*Assignment:* Down to the last line, write out the entries below exactly and omit all pictures.

● ● ● ● ● ● ●

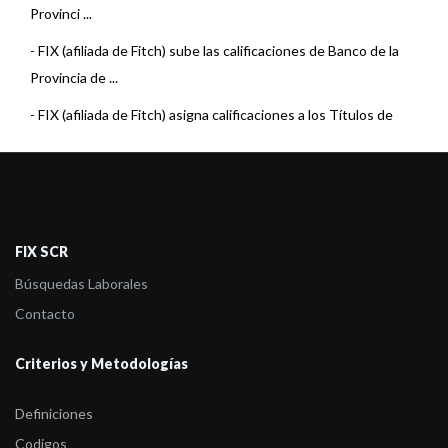
Provinci ...
-
FIX (afiliada de Fitch) sube las calificaciones de Banco de la
Provincia de ...
-
FIX (afiliada de Fitch) asigna calificaciones a los Títulos de
Deuda Clase ...
-
FIX (afiliada de Fitch) asigna calificaciones a los Títulos de
Deuda Clase ...
-
FIX revisó a Estable la perspectiva de varias Entidades
FIX SCR
Financieras
Búsquedas Laborales
-
FIX (afiliada de Fitch) asigna calificaciones a Banco de la
Contacto
Provincia de Bu ...
Criterios y Metodologías
-
FIX (afiliada de Fitch Ratings) confirmó las calificaciones de
Banco de la ...
Definiciones
-
FIX (afiliada de Fitch Ratings) confirma las Calificaciones de
Codigos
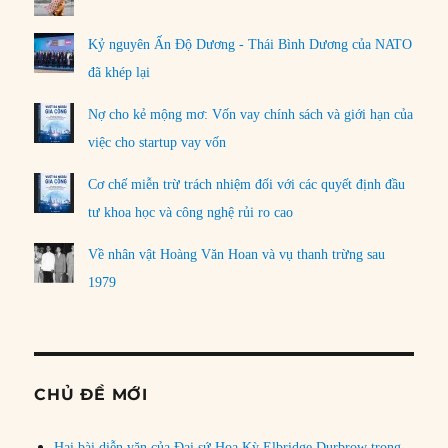
Kỷ nguyên Ấn Độ Dương - Thái Bình Dương của NATO
đã khép lại
Nợ cho kẻ mộng mơ: Vốn vay chính sách và giới hạn của
việc cho startup vay vốn
Cơ chế miễn trừ trách nhiệm đối với các quyết định đầu
tư khoa học và công nghệ rủi ro cao
Về nhân vật Hoàng Văn Hoan và vụ thanh trừng sau
1979
CHỦ ĐỀ MỚI
Hai bài diễn văn của Đại sứ Hoa Kỳ Elbridge Durbrow trong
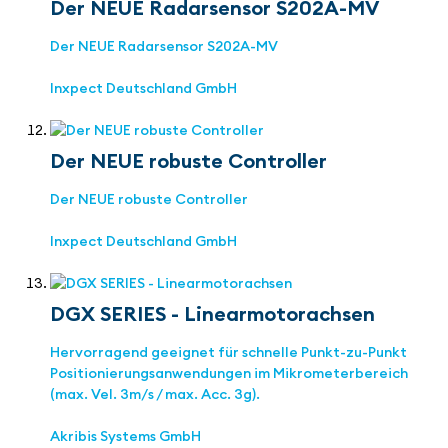
Der NEUE Radarsensor S202A-MV
Der NEUE Radarsensor S202A-MV
Inxpect Deutschland GmbH
Der NEUE robuste Controller
Der NEUE robuste Controller
Inxpect Deutschland GmbH
DGX SERIES - Linearmotorachsen
Hervorragend geeignet für schnelle Punkt-zu-Punkt
Positionierungsanwendungen im Mikrometerbereich
(max. Vel. 3m/s / max. Acc. 3g).
Akribis Systems GmbH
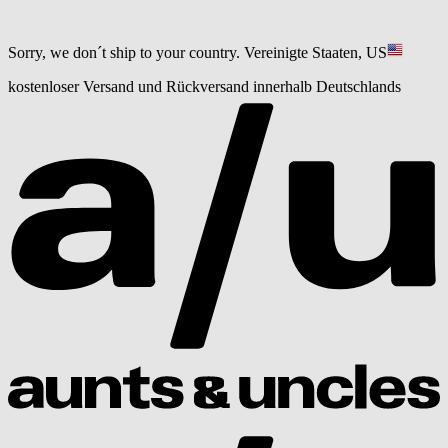
Sorry, we don´t ship to your country.
Vereinigte Staaten, US
kostenloser Versand und Rückversand innerhalb Deutschlands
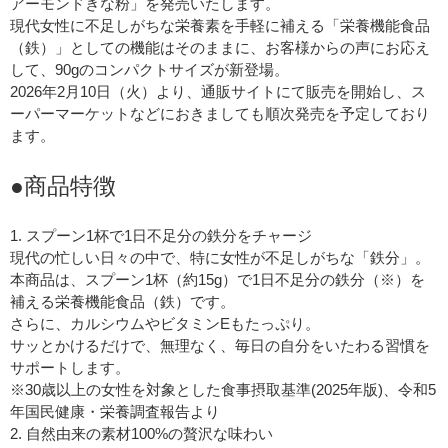
アーモンドきな粉」を発売いたします。
現代女性に不足しがちな栄養素を手軽に補える「栄養機能食品
（鉄）」としての機能はそのままに、お客様からの声にお応え
して、90gのコンパクトサイズが新登場。
2026年2月10日（火）より、通販サイトにて販売を開始し、ス
ーパーマーケットなどにおきましても順次発売を予定しており
ます。
●商品特徴
1. スプーン1杯で1日不足分の鉄分をチャージ
現代の忙しい日々の中で、特に女性が不足しがちな「鉄分」。
本商品は、スプーン1杯（約15g）で1日不足分の鉄分（※）を
補える栄養機能食品（鉄）です。
さらに、カルシウムやビタミンEもたっぷり。
サッとかけるだけで、無理なく、毎日の自分をいたわる習慣を
サポートします。
※30歳以上の女性を対象とした食事摂取基準(2025年版)、令和5
年国民健康・栄養調査報告より
2. 自然由来の素材100%の贅沢な味わい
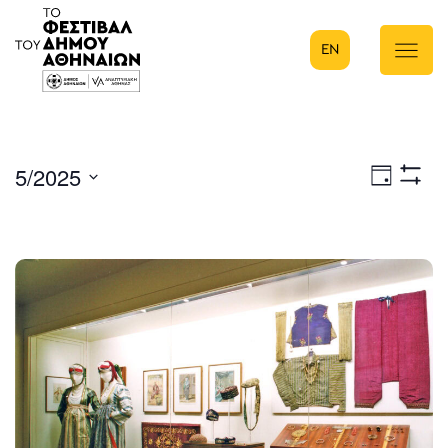
EN
Κύρια πλοήγηση
5/2025
Eve
Ημέρα
Show
Select
Filters
Vie
date.
Nav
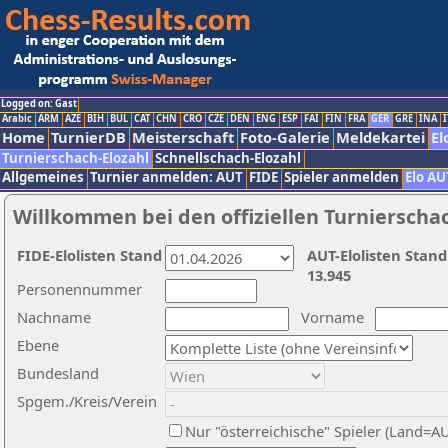
Logged on: Gast
Arabic
ARM
AZE
BIH
BUL
CAT
CHN
CRO
CZE
DEN
ENG
ESP
FAI
FIN
FRA
GER
GRE
INA
I
Home
TurnierDB
Meisterschaft
Foto-Galerie
Meldekartei
El
Turnierschach-Elozahl
Schnellschach-Elozahl
Allgemeines
Turnier anmelden: AUT
FIDE
Spieler anmelden
Elo AU
Willkommen bei den offiziellen Turnierscha
FIDE-Elolisten Stand
AUT-Elolisten Stand
13.945
Personennummer
Nachname
Vorname
Ebene
Bundesland
Spgem./Kreis/Verein
Nur "österreichische" Spieler (Land=A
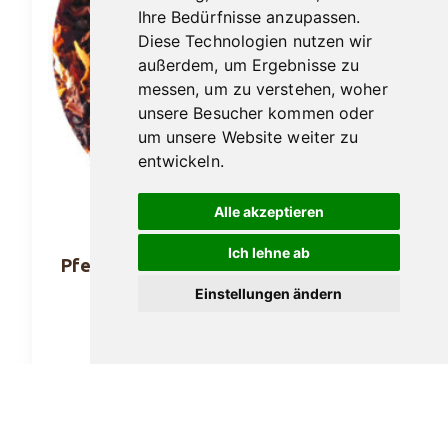
Ihre Bedürfnisse anzupassen.
Diese Technologien nutzen wir
außerdem, um Ergebnisse zu
messen, um zu verstehen, woher
unsere Besucher kommen oder
um unsere Website weiter zu
entwickeln.
Alle akzeptieren
Ich lehne ab
Pfeifentabak Hausmarke No. 77 (100gr.
Dose)
Einstellungen ändern
23,40
€
In den Warenkorb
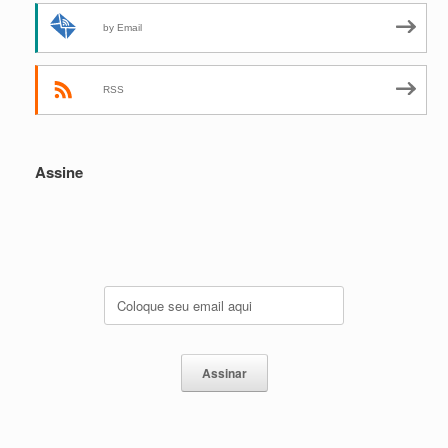
by Email
RSS
Assine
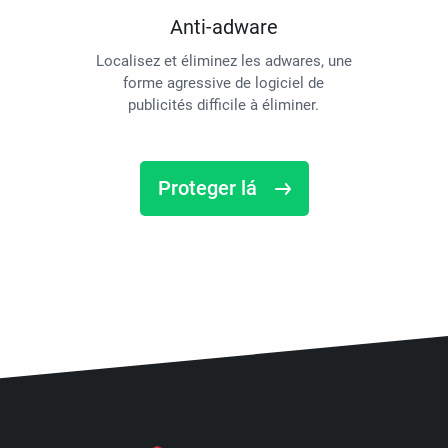
Anti-adware
Localisez et éliminez les adwares, une
forme agressive de logiciel de
publicités difficile à éliminer.
Proteger lá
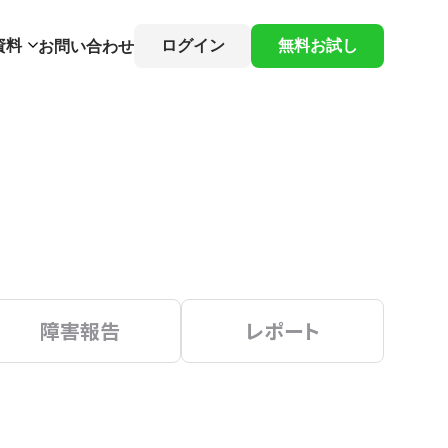
資料
ログイン
無料お試し
お問い合わせ
障害報告
レポート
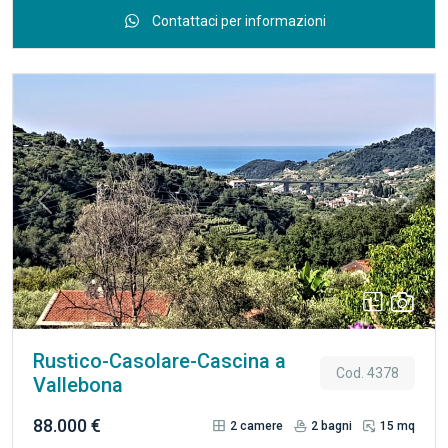
vendita un terreno edificabile pianeggiante di circa 2.200 mq,
Contattaci per informazioni
situato in una tranquilla zona collinare di Vallebona. La
proprietà gode di un piacevole scorcio sul mare e di
un'ottima esposizione, che assicura luminosità durante tutto
l'arco della giornata. Il progetto da riattivare prevede la
realizzazione di una villa di circa 220 mq complessivi, tra
superficie residenziale e magazzino, sviluppata su un unico
piano. All'interno del terreno è presente un fabbricato rurale
(rustico) di circa 24 mq, disposto su due livelli, un elemento
Previous
Next
che aggiunge carattere e valore alla proprietà. Il terreno
offre un'interessante opportunità per realizzare una villa
indipendente immersa nel verde, mantenendo la comodità
dei servizi e la vicinanza alla costa. Tra i punti di forza della
proprietà si segnala la presenza di un pozzo-cisterna per la
raccolta dell'acqua, una risorsa preziosa per la gestione del
Rustico-Casolare-Cascina a
terreno e l'autonomia idrica. È inoltre disponibile, su richiesta,
Cod. 4378
Vallebona
uno studio progettuale che permette di valutare
concretamente le potenzialità edificatorie e di immaginare
88.000 €
2
camere
2
bagni
15 mq
lo sviluppo della futura abitazione. Una soluzione ideale per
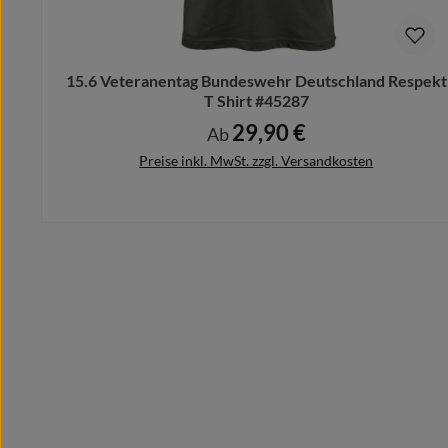
Schicke uns Deinen Motivwunsch vorab und wir designe
Bitte beachte hierbei, dass nach dem Kauf keine Ände
15.6 Veteranentag Bundeswehr Deutschland Respekt
T Shirt #45287
29,90 €
Regulärer Preis:
Ab
Preise inkl. MwSt. zzgl. Versandkosten
Details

● ● ● ● ● ● ●

*Exercise solution:*
Provinci ...
-
FIX (afiliada de Fitch) sube las calificaciones de Banco de la
Provincia de ...
-
FIX (afiliada de Fitch) asigna calificaciones a los Títulos de
Deuda Clase ...
-
FIX (afiliada de Fitch) asigna calificaciones a los Títulos de
Deuda Clase ...
-
FIX revisó a Estable la perspectiva de varias Entidades
FIX SCR
Financieras
Búsquedas Laborales
-
FIX (afiliada de Fitch) asigna calificaciones a Banco de la
Contacto
Provincia de Bu ...
Criterios y Metodologías
-
FIX (afiliada de Fitch Ratings) confirmó las calificaciones de
Banco de la ...
Definiciones
-
FIX (afiliada de Fitch Ratings) confirma las Calificaciones de
Codigos
Kỷ nguyên Ấn Độ Dương - Thái Bình Dương của NATO
đã khép lại
Nợ cho kẻ mộng mơ: Vốn vay chính sách và giới hạn của
việc cho startup vay vốn
Cơ chế miễn trừ trách nhiệm đối với các quyết định đầu
tư khoa học và công nghệ rủi ro cao
Về nhân vật Hoàng Văn Hoan và vụ thanh trừng sau
1979
CHỦ ĐỀ MỚI
Hai bài diễn văn của Đại sứ Hoa Kỳ Elbridge Durbrow trong
Der NEUE Radarsensor S202A-MV
Der NEUE Radarsensor S202A-MV
Inxpect Deutschland GmbH
Der NEUE robuste Controller
Der NEUE robuste Controller
Inxpect Deutschland GmbH
DGX SERIES - Linearmotorachsen
Hervorragend geeignet für schnelle Punkt-zu-Punkt
Positionierungsanwendungen im Mikrometerbereich
(max. Vel. 3m/s / max. Acc. 3g).
Akribis Systems GmbH
Sorry, we don´t ship to your country.
Vereinigte Staaten, US
kostenloser Versand und Rückversand innerhalb Deutschlands
アーモンドきな粉」を発売いたします。
現代女性に不足しがちな栄養素を手軽に補える「栄養機能食品
（鉄）」としての機能はそのままに、お客様からの声にお応え
して、90gのコンパクトサイズが新登場。
2026年2月10日（火）より、通販サイトにて販売を開始し、ス
ーパーマーケットなどにおきましても順次発売を予定しており
ます。
●商品特徴
1. スプーン1杯で1日不足分の鉄分をチャージ
現代の忙しい日々の中で、特に女性が不足しがちな「鉄分」。
本商品は、スプーン1杯（約15g）で1日不足分の鉄分（※）を
補える栄養機能食品（鉄）です。
さらに、カルシウムやビタミンEもたっぷり。
サッとかけるだけで、無理なく、毎日の自分をいたわる習慣を
サポートします。
※30歳以上の女性を対象とした食事摂取基準(2025年版)、令和5
年国民健康・栄養調査報告より
2. 自然由来の素材100%の贅沢な味わい
EN
Κύρια πλοήγηση
5/2025
Eve
Ημέρα
Show
Select
Filters
Vie
date.
Nav
Logged on: Gast
Arabic
ARM
AZE
BIH
BUL
CAT
CHN
CRO
CZE
DEN
ENG
ESP
FAI
FIN
FRA
GER
GRE
INA
I
Home
TurnierDB
Meisterschaft
Foto-Galerie
Meldekartei
El
Turnierschach-Elozahl
Schnellschach-Elozahl
Allgemeines
Turnier anmelden: AUT
FIDE
Spieler anmelden
Elo AU
Willkommen bei den offiziellen Turnierscha
FIDE-Elolisten Stand
AUT-Elolisten Stand
13.945
Personennummer
Nachname
Vorname
Ebene
Bundesland
Spgem./Kreis/Verein
Nur "österreichische" Spieler (Land=A
Ihre Bedürfnisse anzupassen.
Diese Technologien nutzen wir
außerdem, um Ergebnisse zu
messen, um zu verstehen, woher
unsere Besucher kommen oder
um unsere Website weiter zu
entwickeln.
Alle akzeptieren
Ich lehne ab
Pfeifentabak Hausmarke No. 77 (100gr.
Dose)
Einstellungen ändern
23,40
€
In den Warenkorb
by Email
RSS
Assine
Anti-adware
Localisez et éliminez les adwares, une
forme agressive de logiciel de
publicités difficile à éliminer.
Proteger lá
資料
ログイン
無料お試し
お問い合わせ
障害報告
レポート
vendita un terreno edificabile pianeggiante di circa 2.200 mq,
Contattaci per informazioni
situato in una tranquilla zona collinare di Vallebona. La
proprietà gode di un piacevole scorcio sul mare e di
un'ottima esposizione, che assicura luminosità durante tutto
l'arco della giornata. Il progetto da riattivare prevede la
realizzazione di una villa di circa 220 mq complessivi, tra
superficie residenziale e magazzino, sviluppata su un unico
piano. All'interno del terreno è presente un fabbricato rurale
(rustico) di circa 24 mq, disposto su due livelli, un elemento
Previous
Next
che aggiunge carattere e valore alla proprietà. Il terreno
offre un'interessante opportunità per realizzare una villa
indipendente immersa nel verde, mantenendo la comodità
dei servizi e la vicinanza alla costa. Tra i punti di forza della
proprietà si segnala la presenza di un pozzo-cisterna per la
raccolta dell'acqua, una risorsa preziosa per la gestione del
Rustico-Casolare-Cascina a
terreno e l'autonomia idrica. È inoltre disponibile, su richiesta,
Cod. 4378
Vallebona
uno studio progettuale che permette di valutare
concretamente le potenzialità edificatorie e di immaginare
88.000 €
2
camere
2
bagni
15 mq
lo sviluppo della futura abitazione. Una soluzione ideale per
Schicke uns Deinen Motivwunsch vorab und wir designe
Bitte beachte hierbei, dass nach dem Kauf keine Ände
15.6 Veteranentag Bundeswehr Deutschland Respekt
T Shirt #45287
29,90 €
Regulärer Preis:
Ab
Preise inkl. MwSt. zzgl. Versandkosten
Details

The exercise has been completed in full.